Long time favored only by the most adventurous travelers, Zanzibar offers today a wide range of accommodations, from basic to semi luxury. Backpackers, self catering cottages(bandas) and guesthouses are numerous around Nungwi and you can find excellent beach bar/restaurants on the beach. Grocery stores are very basic and sometimes have power only few hours during the day but in most places you will always find a cool soft drink! All- inclusive resorts and lodges are a good option when you stay in a remote area, as they offer a lot of amenities and alternative activities to the non divers.
Wander in the narrow streets of The historic Stone town, declared a UNESCO World Heritage Site in 2000. The visit of the vibrant, open-air market (preferably in the morning) will give you a colorful idea of the zanzibari way of life. A tour around the spice plantations is a must: you will learn everything about clove, cinnamon and many other spices. Experience the small dark dungeon-type cells of the old slave Market. In February, don't miss the Sauti Za Busara music Festival, a six-day cultural extravaganza.
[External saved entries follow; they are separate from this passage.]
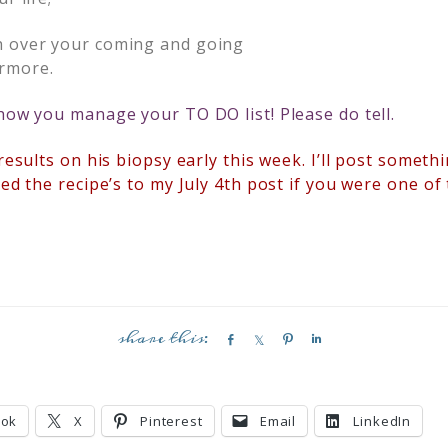
h over your coming and going
rmore.
 how you manage your TO DO list! Please do tell.
 results on his biopsy early this week. I’ll post somet
ded the recipe’s to my July 4th post if you were one of
S
S
P
S
h
h
i
h
a
a
n
a
r
r
r
ook
X
Pinterest
Email
LinkedIn
e
e
e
Mid-July opens the doors of the festival of the Dhow Countries, an international Film Festival. Spend few hours in the Jozani Forest with the nearly extinct Red Colobus Monkeys that live here. These monkeys, native to the Island welcome you in the safety of the Jozani-Chwaka Bay National Park. This unique groundwater forest is also home to other endangered species like the near extinct Zanzibar leopard, and the elusive Ader's duiker.
More than anything the island is a paradise for all water sports: big game fishing (most operators encourage the catch-and-release approach), kite surfing on the desert beaches of Matemwe and Paje, snorkelling on the pristine reef sanctuary of Chumbe island. Dolphins are a common sight around Mnemba Atoll and Kizimkazi, and with some patience you will get to observe them from few meters. At the end of your day, enjoy a sunset cruise on a traditional dhow. With a laid back lifestyle and a great range of dive sites Zanzibar has become a mecca for divers. Despite the ongoing touristic development, it is still a relatively unspoiled paradise.From colorful coral atolls to wall dives, the beauty and the richness of the environment elevate Zanzibar to the status of on of the best diving destinations.